Assessment of Wind Field Generation Methods on Predicted Wind Turbine Power Production Using a Free Vortex Filament Wake Approach
Artikel i vetenskaplig tidskrift, 2022
The generated power and thrust of a wind turbine strongly depend on the flow field around the turbine. In the present study, three different inflow methods, i.e., a time series (TS) from large eddy simulation (LES) of atmospheric boundary layer flow field, a synthetic turbulent flow field using the Mann model (MM), and a steady-state mean wind profile with shear, are integrated with the free vortex filament wake method to investigate the effect of wind field generation methods on the wind turbine performance where the impact of the turbine and the trailing wake vortices on the turbulent flow fields is ignored. For this purpose, an in-house vortex lattice free wake (VLFW) code is developed and used to predict the aerodynamic loads on rotor blades. The NREL 5-MW reference wind turbine is used for the VLFW simulations. For a fair assessment of different inflow generation methods on power production of a wind turbine, it is not sufficient that the generated wind fields employed in the TS and MM methods have the same streamwise mean velocity and turbulence intensity at hub height. Instead, the generated inflows must have equivalent power-spectral densities especially at low frequencies since the rotor blades essentially respond to the large-scale fluctuations (macroscopic scales) rather than small-scale fluctuations (microscopic scales). A faster energy decay rate of LES inflow leads to a higher energy content in the TS method at low frequencies (associated with the macroscopic dynamics of the rotor blades).

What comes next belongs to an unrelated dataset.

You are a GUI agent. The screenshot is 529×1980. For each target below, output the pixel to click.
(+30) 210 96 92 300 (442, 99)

This extra kinetic energy results in a slightly higher mean power production while using the TS method although the inflow conditions at hub height/rotor plane are the same for both the TS and MM methods. Moreover, the impact of simulation time (the length of time integration) on the power production of a wind turbine (exposed to an unsteady inflow) must be taken into account. A short simulation time remarkably affects the mean wind speed over the rotor area for identical turbulent inflows. For Taylor's hypothesis application using a single LES flow field, the results show a significant difference in the mean powers corresponding to the different realizations due to large turbulent fluctuations.